The params property is an object that defines the default values that each entity instance will have when created.

This type differs based on the provision context, i.e. the decorator used.

Additional Provision Configuration

The additional provision configuration also depends on the entity being provisioned.

For example, a Subscription is a child entity of Topic, you can create a nested provision option to also run a provision to make sure that the topic exists.

See the API docs for more details:

Entity Configuration Adapter

We've started with a simple provision definition: provision: 'verifyCreate'. In most cases, our entities will have the same setup, wouldn't it be great to have all of this set from one place and use the simple definition?

We can do this by providing an special adapter that the management client will use, when creating new entities.

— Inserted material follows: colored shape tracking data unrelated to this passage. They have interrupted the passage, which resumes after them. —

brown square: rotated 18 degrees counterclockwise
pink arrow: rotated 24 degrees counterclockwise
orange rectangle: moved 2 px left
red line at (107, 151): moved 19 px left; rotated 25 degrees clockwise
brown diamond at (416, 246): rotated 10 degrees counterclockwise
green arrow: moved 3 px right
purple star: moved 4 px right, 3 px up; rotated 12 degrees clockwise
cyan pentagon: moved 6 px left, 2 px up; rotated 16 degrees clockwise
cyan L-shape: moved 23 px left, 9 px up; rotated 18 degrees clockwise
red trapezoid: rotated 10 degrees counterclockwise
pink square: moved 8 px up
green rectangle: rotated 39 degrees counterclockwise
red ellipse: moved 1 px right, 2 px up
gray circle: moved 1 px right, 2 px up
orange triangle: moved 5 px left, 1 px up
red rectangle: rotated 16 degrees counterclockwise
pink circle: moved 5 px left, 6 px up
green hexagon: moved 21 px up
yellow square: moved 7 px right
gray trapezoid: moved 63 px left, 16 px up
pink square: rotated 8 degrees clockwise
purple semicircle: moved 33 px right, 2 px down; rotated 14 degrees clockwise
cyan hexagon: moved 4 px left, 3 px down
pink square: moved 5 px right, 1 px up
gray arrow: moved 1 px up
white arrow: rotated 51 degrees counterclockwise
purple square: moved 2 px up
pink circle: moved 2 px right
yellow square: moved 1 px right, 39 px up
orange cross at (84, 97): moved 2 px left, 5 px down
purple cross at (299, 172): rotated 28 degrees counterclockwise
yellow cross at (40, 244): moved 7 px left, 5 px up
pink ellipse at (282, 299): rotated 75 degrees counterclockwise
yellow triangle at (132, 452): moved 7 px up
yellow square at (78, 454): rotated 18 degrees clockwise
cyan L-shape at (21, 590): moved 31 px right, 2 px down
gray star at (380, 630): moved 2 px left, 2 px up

We register the adapter along with the management options we provide when registering a management client:

import { Module } from '@nestjs/common';
import { ServiceBusModule, SbServerOptions, SbManagementDefaultsAdapter } from '@pebula/nesbus';
const defaults: SbManagementDefaultsAdapter = { /* ... */ };
const sbServerOptions: SbServerOptions[] = [
{
client: { /* Client configuration options... */ },
management: {
credentials: {
connectionString: 'MY-SAS-CONNECTION-STRING',
},
defaults, // Here we register the default configuration for entities.
},
},
];
@Module({
imports: [
ServiceBusModule.register({ servers: sbServerOptions }),
],
})
export class AppModule {}

The adapter contains an entities property, with a definition for each type of entity:

entities?: {
queue?: SbQueue;
topic?: SbTopic;
subscription?: SbSubscription;
};

These values will go to the params property in the provision definition.

In addition, an optional handler can be set to handle the creation of new rules when a new subscription is created.